Reporter's Note: President Obama was called a most unkind name on a news show this week. I’m sure he’s been called worse, but as I note in today’s letter, there are still limits to what ought to be said in public.
Dear Mr. President,
I was distressed to hear this report of a former colleague of mine from years back calling you…well, not a nice name on TV. He’s a smart fellow who has lived and breathed politics for a long time, and I know that he knows better. I suspect it was one of those things that happens too much in my profession these days, with people trying to be “edgy” and “provocative” because they think that is what the public wants.

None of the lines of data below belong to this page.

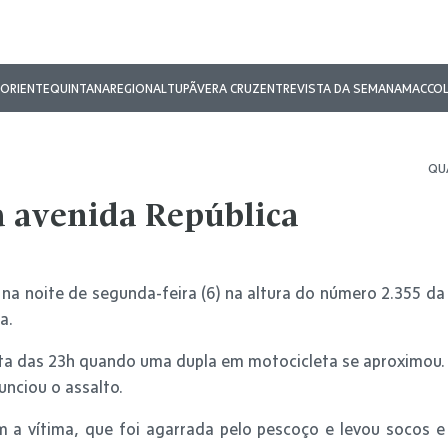
ORIENTE
QUINTANA
REGIONAL
TUPÃ
VERA CRUZ
ENTREVISTA DA SEMANA
MAC
CO
QUA
a avenida República
na noite de segunda-feira (6) na altura do número 2.355 da
a.
lta das 23h quando uma dupla em motocicleta se aproximou.
nciou o assalto.
 a vítima, que foi agarrada pelo pescoço e levou socos e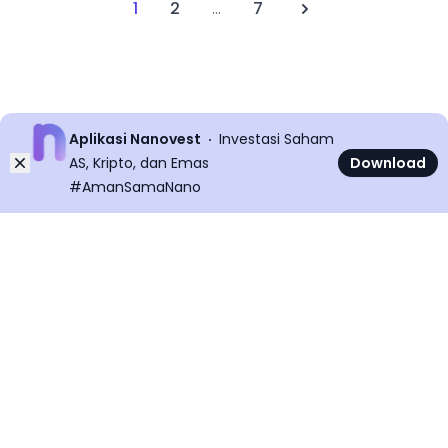
1
2
...
7
Next
Aplikasi Nanovest
Investasi Saham
Dismiss
AS, Kripto, dan Emas
Download
#AmanSamaNano
©
2026
All rights reserved
Nanovest News v
5.9.0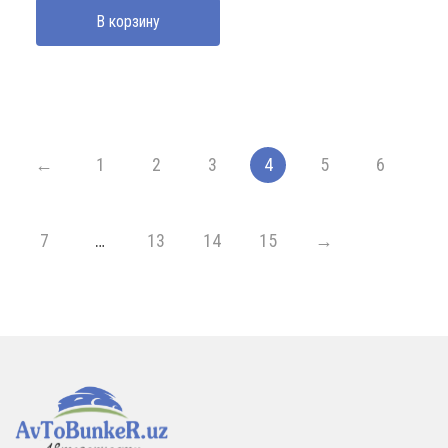
В корзину
←
1
2
3
4
5
6
7
…
13
14
15
→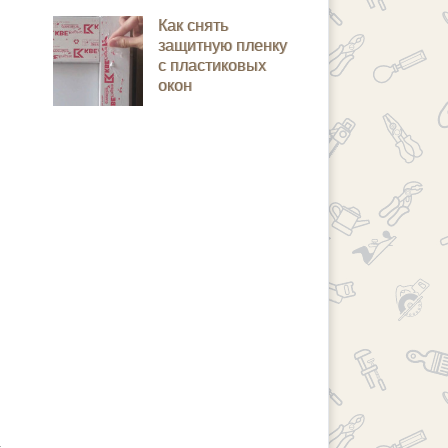
Как снять
защитную пленку
с пластиковых
окон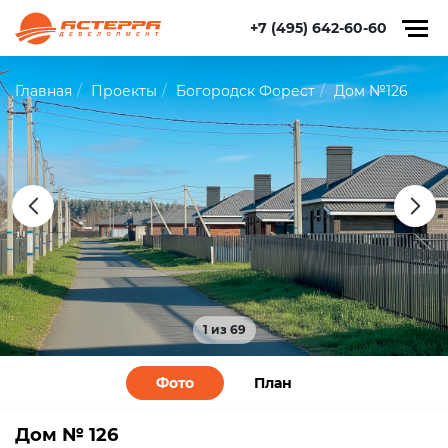
+7 (495) 642-60-60
Главная
Проекты
Богородск Форест
Дом №126
1 из 69
Фото
План
Дом № 126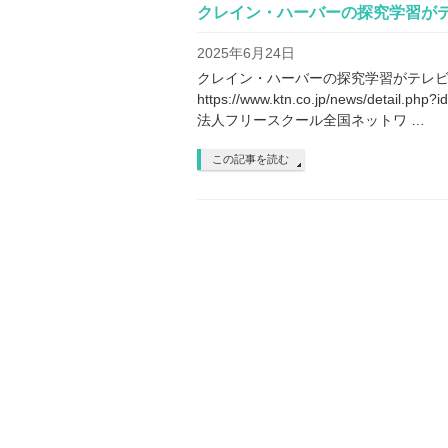
クレイン・ハーバーの探究学習が
2025年6月24日
クレイン・ハーバーの探究学習がテレ
https://www.ktn.co.jp/news/deta
法人フリースクール全国ネットワ …
この記事を読む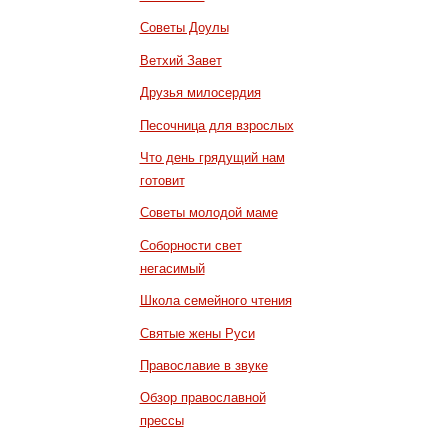
Советы Доулы
Ветхий Завет
Друзья милосердия
Песочница для взрослых
Что день грядущий нам
готовит
Советы молодой маме
Соборности свет
негасимый
Школа семейного чтения
Святые жены Руси
Православие в звуке
Обзор православной
прессы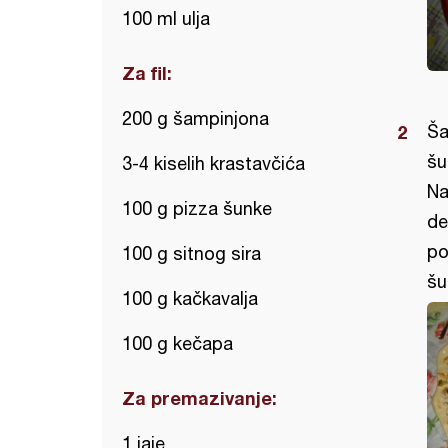
100 ml ulja
Za fil:
200 g šampinjona
Ša
šu
3-4 kiselih krastavčića
Na
100 g pizza šunke
de
po
100 g sitnog sira
šu
100 g kačkavalja
100 g kečapa
Za premazivanje:
1 jaje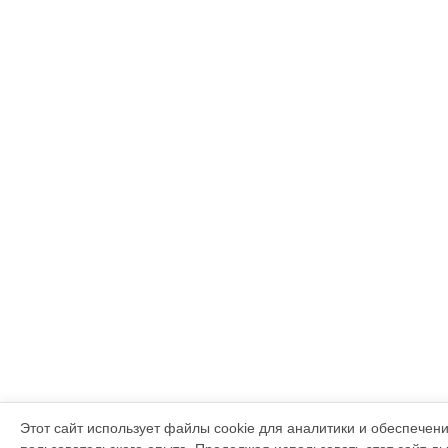
Этот сайт использует файлы cookie для аналитики и обеспечен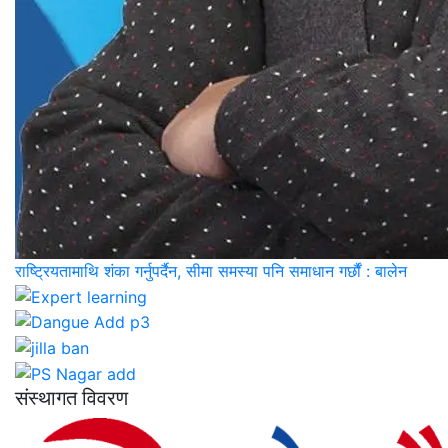
राष्ट्रियतामाथि शंका गर्नुपर्दैन, सीमा समस्या पनि समाधान गर्छौं : बालेन
संस्थागत विवरण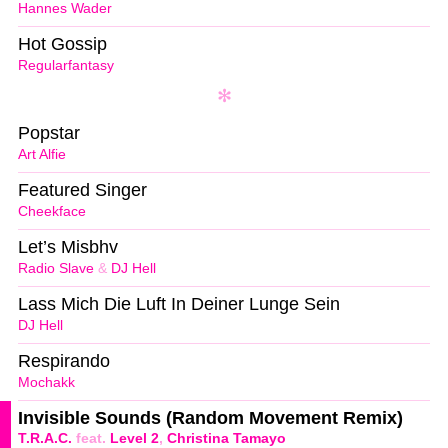
Hannes Wader
Hot Gossip
Regularfantasy
Popstar
Art Alfie
Featured Singer
Cheekface
Let’s Misbhv
Radio Slave
&
DJ Hell
Lass Mich Die Luft In Deiner Lunge Sein
DJ Hell
Respirando
Mochakk
Invisible Sounds (Random Movement Remix)
T.R.A.C.
feat.
Level 2
,
Christina Tamayo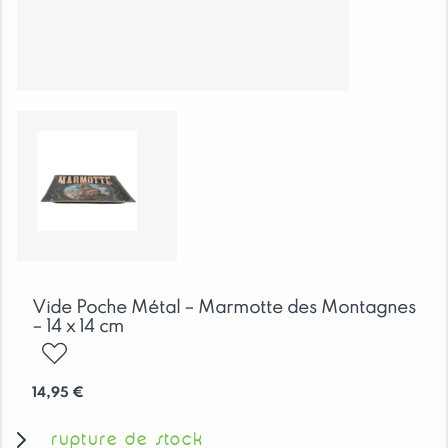
Vide Poche Métal – Marmotte des Montagnes
– 14 x 14 cm
ajouter
14,95
€
rupture de stock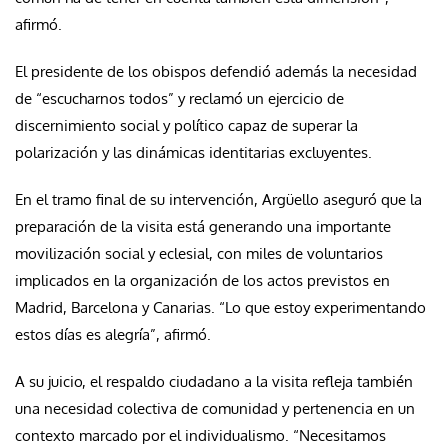
afirmó.
El presidente de los obispos defendió además la necesidad
de “escucharnos todos” y reclamó un ejercicio de
discernimiento social y político capaz de superar la
polarización y las dinámicas identitarias excluyentes.
En el tramo final de su intervención, Argüello aseguró que la
preparación de la visita está generando una importante
movilización social y eclesial, con miles de voluntarios
implicados en la organización de los actos previstos en
Madrid, Barcelona y Canarias. “Lo que estoy experimentando
estos días es alegría”, afirmó.
A su juicio, el respaldo ciudadano a la visita refleja también
una necesidad colectiva de comunidad y pertenencia en un
contexto marcado por el individualismo. “Necesitamos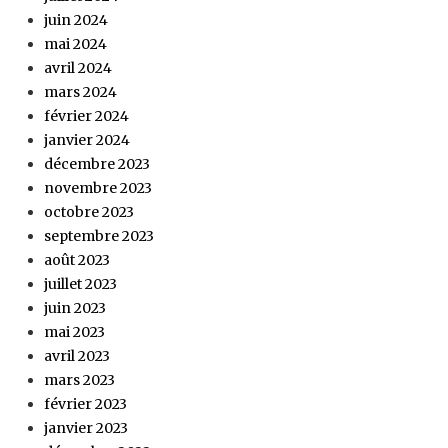
juin 2024
mai 2024
avril 2024
mars 2024
février 2024
janvier 2024
décembre 2023
novembre 2023
octobre 2023
septembre 2023
août 2023
juillet 2023
juin 2023
mai 2023
avril 2023
mars 2023
février 2023
janvier 2023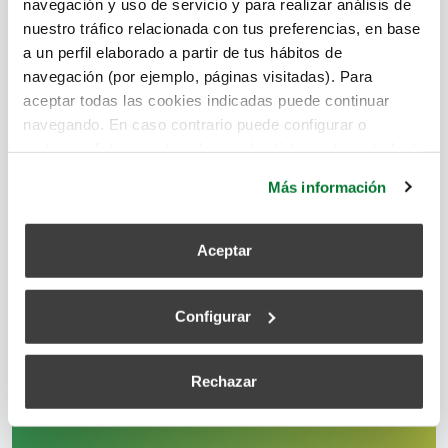
navegación y uso de servicio y para realizar análisis de
derechos y cómo protegemos sus
nuestro tráfico relacionada con tus preferencias, en base
datos, consulte nuestra
Política de
a un perfil elaborado a partir de tus hábitos de
Privacidad
.
navegación (por ejemplo, páginas visitadas). Para
Al hacer clic en Enviar, acepta que
aceptar todas las cookies indicadas puede continuar
Siber procese sus datos para
navegando. En caso contrario puede configurar o
atender su consulta y, basándose en
rechazar dichas cookies haciendo click en el apartado de
su interés legítimo, enviarle
más información.
Más información
información relacionada con calidad
del aire interior y sistemas de
ventilación. Sus datos no se cederán
Aceptar
a terceros ajenos al servicio
solicitado.
Configurar
Rechazar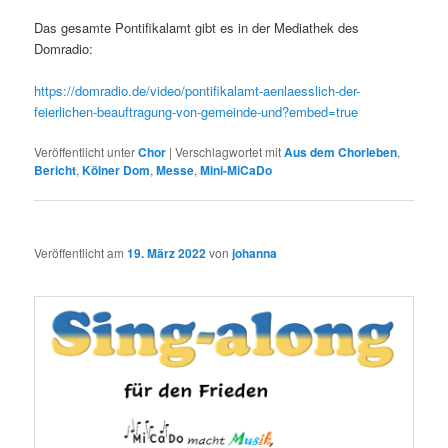
Das gesamte Pontifikalamt gibt es in der Mediathek des
Domradio:
https://domradio.de/video/pontifikalamt-aenlaesslich-der-
feierlichen-beauftragung-von-gemeinde-und?embed=true
Veröffentlicht unter
Chor
|
Verschlagwortet mit
Aus dem Chorleben
,
Bericht
,
Kölner Dom
,
Messe
,
Mini-MiCaDo
Veröffentlicht am
19. März 2022
von
johanna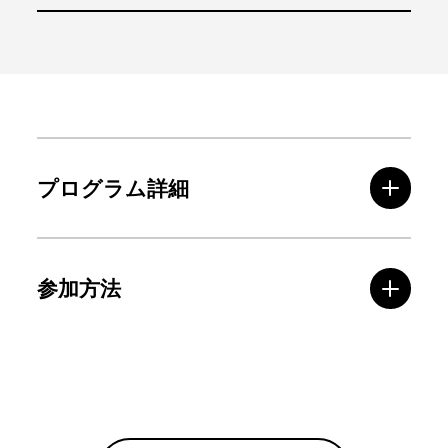
プログラム詳細
参加方法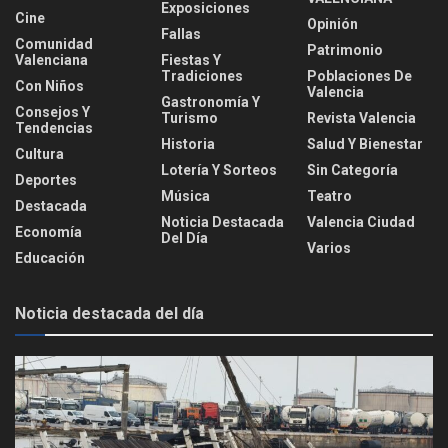
Exposiciones
Cine
Opinión
Fallas
Comunidad
Patrimonio
Valenciana
Fiestas Y
Tradiciones
Poblaciones De
Con Niños
Valencia
Gastronomía Y
Consejos Y
Turismo
Revista Valencia
Tendencias
Historia
Salud Y Bienestar
Cultura
Lotería Y Sorteos
Sin Categoría
Deportes
Música
Teatro
Destacada
Noticia Destacada
Valencia Ciudad
Economía
Del Día
Varios
Educación
Noticia destacada del día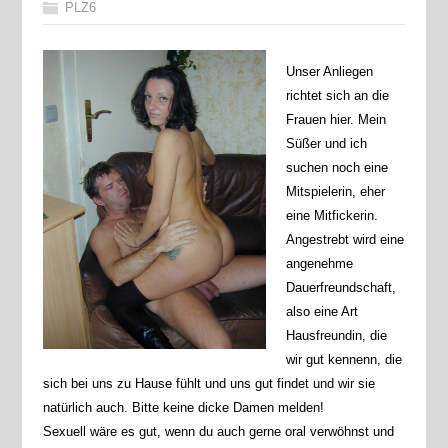
PLZ6
Unser Anliegen
richtet sich an die
Frauen hier. Mein
Süßer und ich
suchen noch eine
Mitspielerin, eher
eine Mitfickerin.
Angestrebt wird eine
angenehme
Dauerfreundschaft,
also eine Art
Hausfreundin, die
wir gut kennenn, die
sich bei uns zu Hause fühlt und uns gut findet und wir sie
natürlich auch. Bitte keine dicke Damen melden!
Sexuell wäre es gut, wenn du auch gerne oral verwöhnst und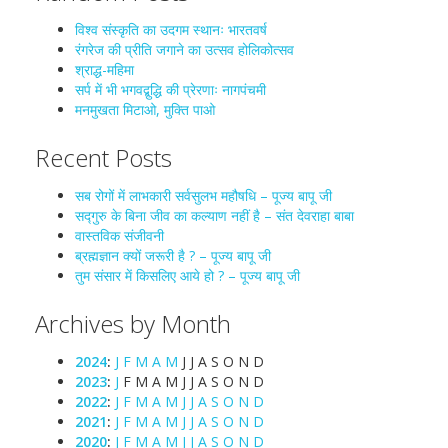
विश्व संस्कृति का उदगम स्थानः भारतवर्ष
रंगरेज की प्रीति जगाने का उत्सव होलिकोत्सव
श्राद्ध-महिमा
सर्प में भी भगवद्बुद्धि की प्रेरणाः नागपंचमी
मनमुखता मिटाओ, मुक्ति पाओ
Recent Posts
सब रोगों में लाभकारी सर्वसुलभ महौषधि – पूज्य बापू जी
सद्गुरु के बिना जीव का कल्याण नहीं है – संत देवराहा बाबा
वास्तविक संजीवनी
ब्रह्मज्ञान क्यों जरूरी है ? – पूज्य बापू जी
तुम संसार में किसलिए आये हो ? – पूज्य बापू जी
Archives by Month
2024
:
J
F
M
A
M
J
J
A
S
O
N
D
2023
:
J
F
M
A
M
J
J
A
S
O
N
D
2022
:
J
F
M
A
M
J
J
A
S
O
N
D
2021
:
J
F
M
A
M
J
J
A
S
O
N
D
2020
:
J
F
M
A
M
J
J
A
S
O
N
D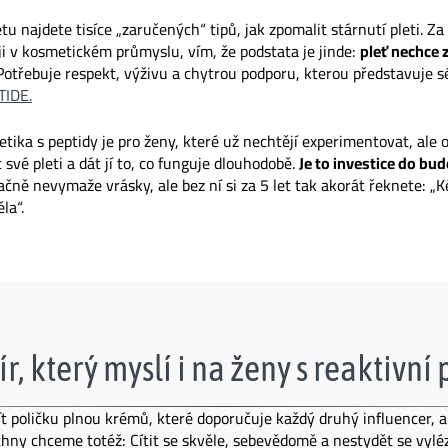
tu najdete tisíce „zaručených“ tipů, jak zpomalit stárnutí pleti. Za 
i v kosmetickém průmyslu, vím, že podstata je jinde:
pleť nechce 
 Potřebuje respekt, výživu a chytrou podporu, kterou představuje s
TIDE.
tika s peptidy je pro ženy, které už nechtějí experimentovat, ale
své pleti a dát jí to, co funguje dlouhodobě.
Je to investice do bu
ačně nevymaže vrásky, ale bez ní si za 5 let tak akorát řeknete: „K
la“.
ír, který myslí i na ženy s reaktivní 
 poličku plnou krémů, které doporučuje každý druhý influencer, a
chny chceme totéž: Cítit se skvěle, sebevědomě a nestydět se vylé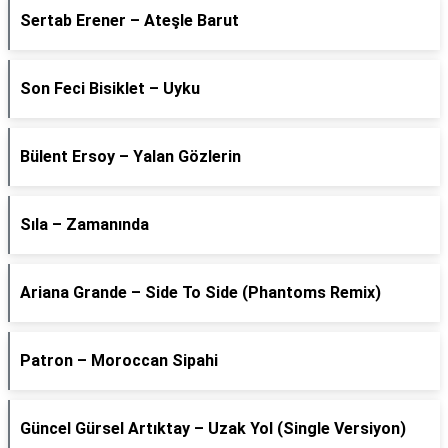
Sertab Erener – Ateşle Barut
Son Feci Bisiklet – Uyku
Bülent Ersoy – Yalan Gözlerin
Sıla – Zamanında
Ariana Grande – Side To Side (Phantoms Remix)
Patron – Moroccan Sipahi
Güncel Gürsel Artıktay – Uzak Yol (Single Versiyon)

I get that. Look, I’ve always said that I want my reports to be as interesting and as intriguing as I can make them within the boundaries of 1) truth, 2) fairness, and 3) decency. Most of my colleagues, I suspect, have similar views, but sometimes they get carried away.
That said I’m not making excuses for them, because there really are no excuses for such behavior…especially when it comes to the presidency. Oh sure, people may hurl invectives at members of Congress, or Secretaries of Whatever, but the presidency is something special.
When we first moved to DC years ago, our daughters were surprised at their first exposure to the hyper-partisan world here. They would be playing at a friend’s house and hear a parent say something like, “This president is a lying, good for nothing, $#^&@*!!” These parents would actually say much more and much worse, but I won’t even write it here. Anyway, our girls came home confused and upset. Not because we were or were not fans of the president at the time, but rather because we had always assured them that decent people did not say such things about any president. We still believe that in our house.
I have great respect for the right of people to disagree - even vehemently - with any president. They can question his honesty, his integrity, his motives, even his morality; fair enough. But the office demands that such complaints come with respect. I try, even in casual conversation, never to refer to a president by just his last name. I always try to say “President Clinton,” or “President Bush,” or “Mr. Carter,” or “Mr. Reagan.” In a pinch, I may use his full name, like “Theodore Roosevelt.” It may seem hopelessly quaint to some, especially in these boisterous times, but respect for the office of the president is like basic manners - it is most essential when the times suggest it is least required.
After all, if we do not respect the office, why should we expect those who hold the job to respect it either?
So, Mr. President, I hope your holiday weekend is off to a good start. Please call if you have some time.